** Materials provided follows **
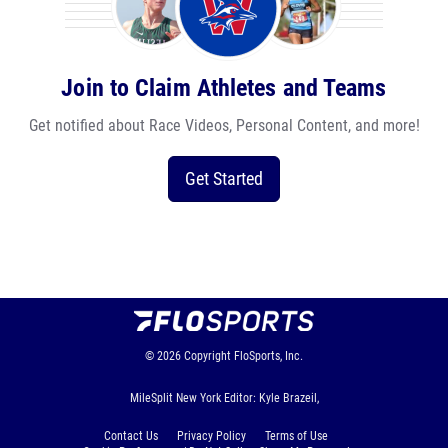
Join to Claim Athletes and Teams
Get notified about Race Videos, Personal Content, and more!
Get Started
© 2026
Copyright
FloSports, Inc.
MileSplit New York Editor: Kyle Brazeil,
Contact Us
Privacy Policy
Terms of Use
** End of Materials provided **
- [Exercise prompt] Nothing but the lines from the one containing "MileSplit New York" to the end of the records above should appear, each copied exactly.

- [Answer to this exercise]
MileSplit New York Editor: Kyle Brazeil,
Contact Us
Privacy Policy
Terms of Use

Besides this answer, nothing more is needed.